When Was the Last Time You Knew What You Actually Wanted?

Here in Sonoma County, we're surrounded by people who seem to have it figured out. Good jobs, nice homes, wine country weekends. But I sit across from high-functioning men every week who, when I ask what they want, genuinely don't know. Not because they're stupid or damaged. Because no one ever told them their wants were worth tracking. Somewhere along the way, they learned to be good at life without ever checking in on whether it was their life.

For a lot of these guys, the disconnect didn't happen all at once. It was gradual. You got busy, you got responsible, you got good at reading the room and adjusting accordingly. You became the guy who makes things work. And that's not nothing. But there's a cost to spending years optimizing for other people's comfort. At some point you look up and realize you've been so focused on managing everything around you that you've lost the thread back to yourself. You might still be functioning well by every external measure, and feel oddly hollow at the same time.

Getting back in touch with what you actually want, not what you're supposed to want, is quieter and stranger work than most men expect.
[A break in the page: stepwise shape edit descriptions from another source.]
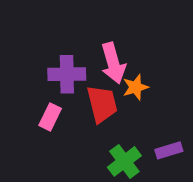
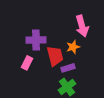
pink arrow: (113, 63) -> (82, 26), moved
purple rectangle: (169, 150) -> (68, 68), moved

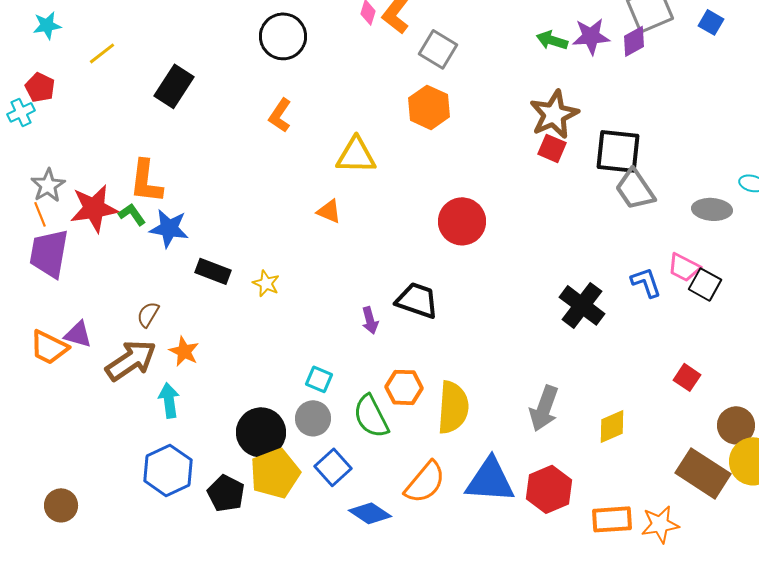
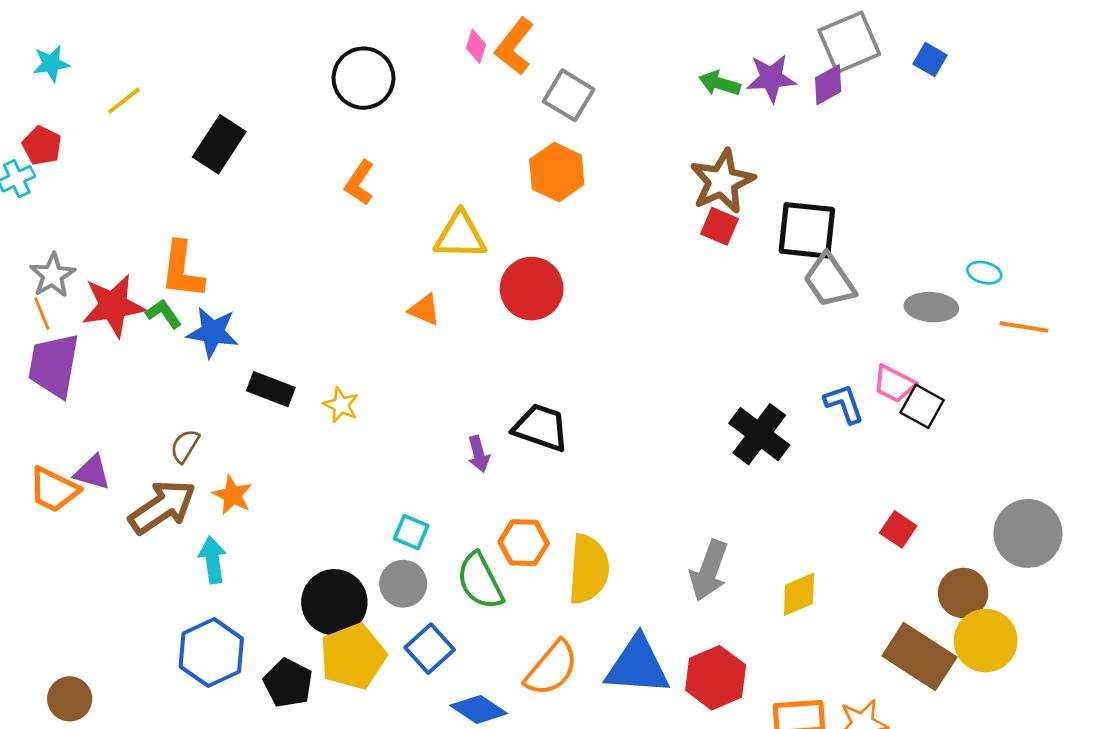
red circle: (462, 221) -> (532, 289), moved

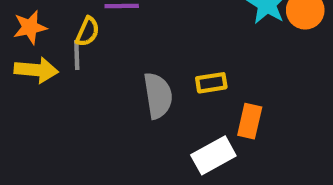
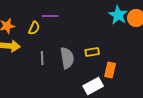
gray line: (77, 55) -> (42, 58), moved

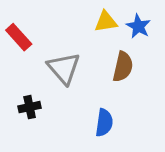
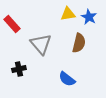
blue semicircle: (104, 123) -> (67, 79), turned 120

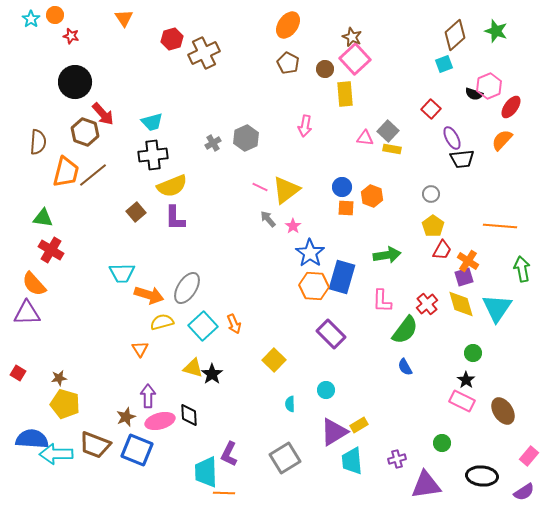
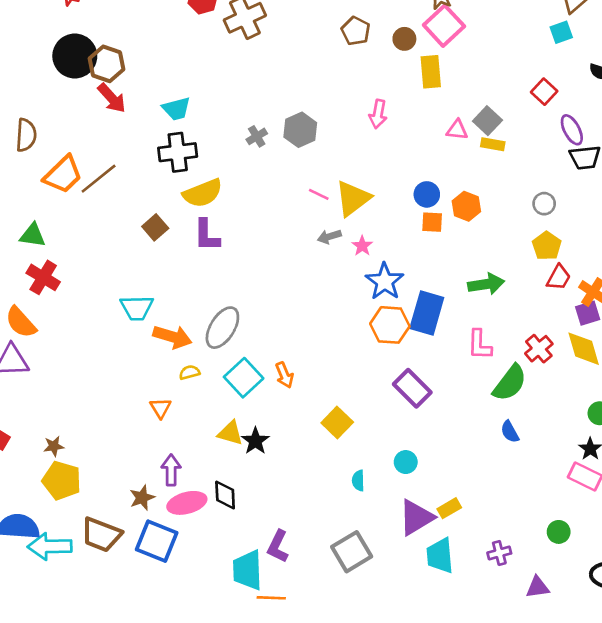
brown hexagon: (85, 132) -> (106, 64), moved
orange trapezoid: (66, 172) -> (63, 175), turned 32
gray arrow: (268, 219) -> (329, 237), turned -66
yellow semicircle: (162, 322) -> (190, 372), size x0.7
purple triangle: (426, 485) -> (538, 587), size x0.6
It starts small. What did you enjoy before you got busy being responsible? What would you say if you weren't worried about the reaction? What have you been putting off, not because you don't have time, but because it feels somehow selfish to want it? That thread, small as it is, leads somewhere real. Following it isn't self-indulgent. It's how you start showing up as someone who's actually present, in your relationship, your work, and your own skin.